Mayor Allen Joines did not immediately return calls seeking comment on the city's response.
"This display is intended to acknowledge the undeniable role that the Ten Commandments and Bill of Rights have played in developing the American legal tradition," Robinson said in a telephone interview.
"These are the ideas on which society has been built and these works encapsulate the belief system on which the republic was founded."
Robinson said he was inspired to act by former Alabama Chief Justice Roy Moore, who ordered a 2 1/2-ton Ten Commandments monument placed in the rotunda of the Alabama Judicial Building in 2001.
A federal judge found the monument to be an unconstitutional promotion of religion by government in 2002. Moore was removed from office last year for violating ethics rules by not obeying the federal court order to remove the monument.
Robinson said the monument was quarried and cut in Georgia and shipped from there.
And Rosa Parks.
It's a peaceful protest; what did he do wrong, litter?
As far as politics goes, if the people want an attention-getter in Congress, they'll like this, if they don't, they won't. The voting public is the ultimate arbiter, notwithstanding your personal disgust for politicians with principles. (Also, I'm still waiting for Roy Moore's 2004 senate race against Richard Shelby -- some folks GUARANTEED me that was what his stand was all about.)
If there's anything more tiresome than a showboater, it's an unoriginal showboater.
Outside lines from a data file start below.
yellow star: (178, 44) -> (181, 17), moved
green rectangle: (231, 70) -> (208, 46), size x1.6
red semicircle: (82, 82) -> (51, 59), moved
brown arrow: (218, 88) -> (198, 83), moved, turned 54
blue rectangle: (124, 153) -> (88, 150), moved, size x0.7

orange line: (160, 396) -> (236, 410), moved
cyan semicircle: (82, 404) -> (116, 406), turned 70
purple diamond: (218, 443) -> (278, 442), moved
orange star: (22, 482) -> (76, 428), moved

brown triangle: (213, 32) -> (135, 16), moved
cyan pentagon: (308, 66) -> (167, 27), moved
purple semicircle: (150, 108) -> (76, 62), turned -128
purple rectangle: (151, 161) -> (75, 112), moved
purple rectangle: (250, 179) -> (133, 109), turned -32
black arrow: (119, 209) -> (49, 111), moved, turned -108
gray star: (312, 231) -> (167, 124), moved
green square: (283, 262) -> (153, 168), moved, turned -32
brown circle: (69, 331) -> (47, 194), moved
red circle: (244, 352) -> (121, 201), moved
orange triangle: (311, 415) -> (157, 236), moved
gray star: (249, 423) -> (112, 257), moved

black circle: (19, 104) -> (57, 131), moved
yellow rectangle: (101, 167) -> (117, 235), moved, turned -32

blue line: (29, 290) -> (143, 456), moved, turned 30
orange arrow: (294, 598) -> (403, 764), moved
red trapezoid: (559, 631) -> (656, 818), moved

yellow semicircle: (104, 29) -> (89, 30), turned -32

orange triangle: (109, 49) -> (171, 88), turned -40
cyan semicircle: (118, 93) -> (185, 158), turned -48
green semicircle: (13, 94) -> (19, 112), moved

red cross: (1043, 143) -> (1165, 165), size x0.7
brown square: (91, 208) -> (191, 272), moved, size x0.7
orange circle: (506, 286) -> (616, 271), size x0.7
Hey, Vern: it's been done, OK? And if your role model is that fool in Alabama, you raise real concerns about yourself.
The winner of the North Carolina 5th Congressional District will be decided in the GOP primary. There are better candidates, and better potential Representatives, than Mr. Robinson.
I wouldn't. They seem to be doing OK.
I have to applaud this move! It'll play well in this tobacco & banking town of 180,000 people that largely remains conservative.
When one prediction fails, move on to the next one!
Who do you like?
It won't work, and it'll be boring as hell.
Dang, I was afraid someone was going to ask that.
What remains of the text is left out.